---- MATERIAL FOR THIS EXERCISE
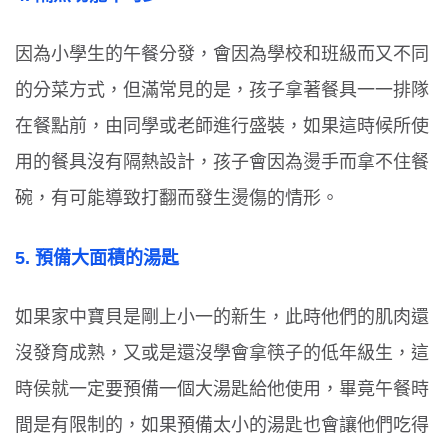
因為小學生的午餐分發，會因為學校和班級而又不同
的分菜方式，但滿常見的是，孩子拿著餐具一一排隊
在餐點前，由同學或老師進行盛裝，如果這時候所使
用的餐具沒有隔熱設計，孩子會因為燙手而拿不住餐
碗，有可能導致打翻而發生燙傷的情形。
5.
預備大面積的湯匙
如果家中寶貝是剛上小一的新生，此時他們的肌肉還
沒發育成熟，又或是還沒學會拿筷子的低年級生，這
時侯就一定要預備一個大湯匙給他使用，畢竟午餐時
間是有限制的，如果預備太小的湯匙也會讓他們吃得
--------
_WHAT YOU NEED TO DO:_
Transcribe the data exactly and leave no picture in the copy.

_REPLY TO THE EXERCISE:_
因為小學生的午餐分發，會因為學校和班級而又不同
的分菜方式，但滿常見的是，孩子拿著餐具一一排隊
在餐點前，由同學或老師進行盛裝，如果這時候所使
用的餐具沒有隔熱設計，孩子會因為燙手而拿不住餐
碗，有可能導致打翻而發生燙傷的情形。
5.
預備大面積的湯匙
如果家中寶貝是剛上小一的新生，此時他們的肌肉還
沒發育成熟，又或是還沒學會拿筷子的低年級生，這
時侯就一定要預備一個大湯匙給他使用，畢竟午餐時
間是有限制的，如果預備太小的湯匙也會讓他們吃得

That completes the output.